Fans can be forgiven for their confusion. Since Minaya took over after the 2004 season, the Mets have a third-place finish (2005), one great season that ended in playoff heartbreak (2006), two epic, historic late-season collapses (2007–08), and the disaster that has been this season. (Along with a botched manager firing and a general sense of chaos.) He has constructed a thin roster full of overpaid mediocrities (Luis Castillo, Oliver Perez, to name a gruesome two) and overseen an organization that has dissolved into paranoia and open resentment. In the big city, that’s usually enough to get you fired.
But Minaya has a contract through 2012 at about $1 million bucks a year, and Wilpon decided that firing him was more trouble than it was worth. Canning Minaya would require, essentially, starting over. The Mets are dropping payroll next year, have no rookie prospects coming in (perhaps the most damning part of Minaya’s legacy), and several major holes to fill. Firing Minaya would be an admission that the Mets are blowing up the whole mess. No one wants to admit that.
There has been some speculation that Wilpon is keeping Minaya around as a cost-cutting measure after losing a rumored $750 million in the Bernie Madoff scandal. But Minaya’s salary is utility-infielder money, and besides, you can be assured that, with $30 million cut from the payroll this winter (Carlos Delgado and Brian Schneider are coming off the books, among others), not all that savings will be spent anyway. Minaya is chump change.
Keeping Minaya (along with Jerry Manuel) puts the focus on scraping out some success with the core players injured this season. Jose Reyes, David Wright, Carlos Beltran, and John Maine could be near full-strength next season, and Wilpon is betting that their return gives the Mets a better short-term shot than hitting the reset button would. It makes a certain amount of sense: After all, with the farm system barren, it’s not clear what the Mets would draw from starting over.

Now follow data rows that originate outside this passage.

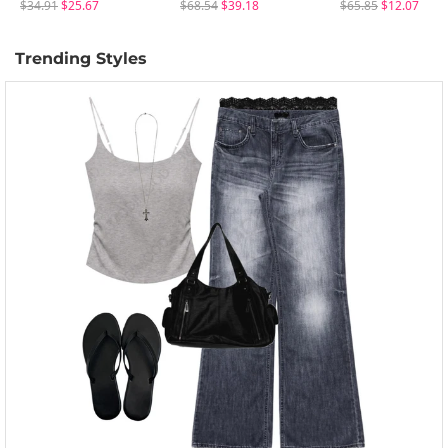
$34.91
$25.67
$68.54
$39.18
$65.85
$12.07
Trending Styles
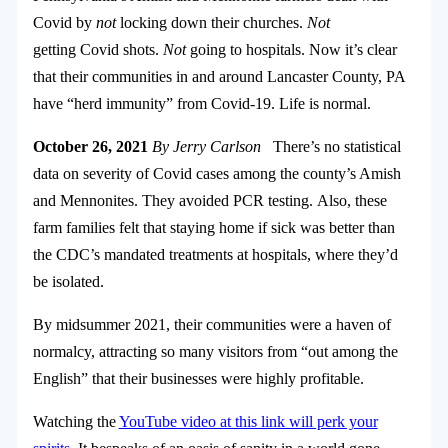
Covid by
not
locking down their churches.
Not
getting Covid shots.
Not
going to hospitals. Now it’s clear
that their communities in and around Lancaster County, PA
have “herd immunity” from Covid-19. Life is normal.
October 26, 2021
By Jerry Carlson
There’s no statistical
data on severity of Covid cases among the county’s Amish
and Mennonites. They avoided PCR testing. Also, these
farm families felt that staying home if sick was better than
the CDC’s mandated treatments at hospitals, where they’d
be isolated.
By midsummer 2021, their communities were a haven of
normalcy, attracting so many visitors from “out among the
English” that their businesses were highly profitable.
Watching the
YouTube video at this link will perk your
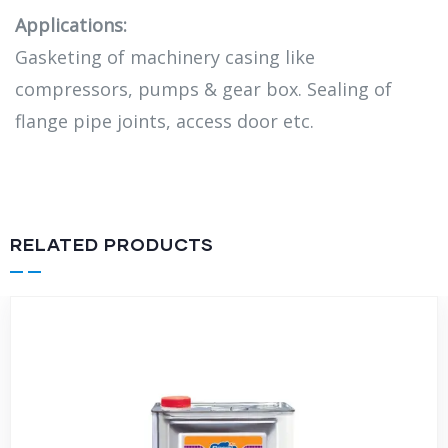
Applications:
Gasketing of machinery casing like
compressors, pumps & gear box. Sealing of
flange pipe joints, access door etc.
RELATED PRODUCTS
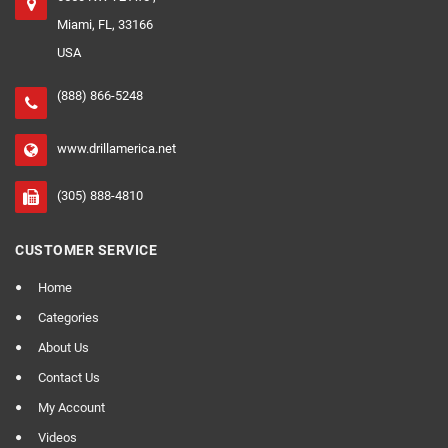
Miami, FL, 33166
USA
(888) 866-5248
www.drillamerica.net
(305) 888-4810
CUSTOMER SERVICE
Home
Categories
About Us
Contact Us
My Account
Videos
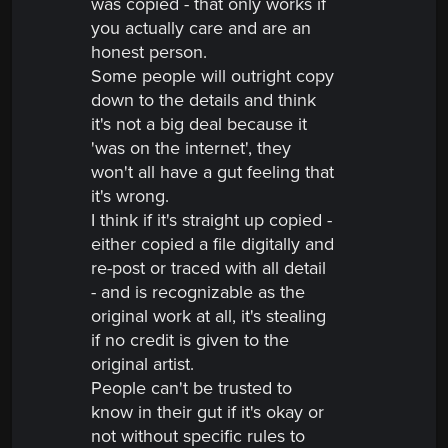
was copied - that only works if
you actually care and are an
honest person.
Some people will outright copy
down to the details and think
it's not a big deal because it
'was on the internet', they
won't all have a gut feeling that
it's wrong.
I think if it's straight up copied -
either copied a file digitally and
re-post or traced with all detail
- and is recognizable as the
original work at all, it's stealing
if no credit is given to the
original artist.
People can't be trusted to
know in their gut if it's okay or
not without specific rules to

But the team has a ton of holes next year. Even if Reyes and Beltran both recover from their injuries by Opening Day (hardly a certainty), the Mets will still need a catcher, first baseman, left fielder, right fielder (unless they truly trust Jeff Francoeur, whom they shouldn’t), and — if they face reality about Luis Castillo’s dramatic decline — a second baseman. That’s not even including the rotation’s issues. The boat is springing leaks everywhere. The present is bad, the future is iffy, everything looks like trouble. Wilpon is either betting that Minaya can fix it, or that he’ll finally go down with the ship.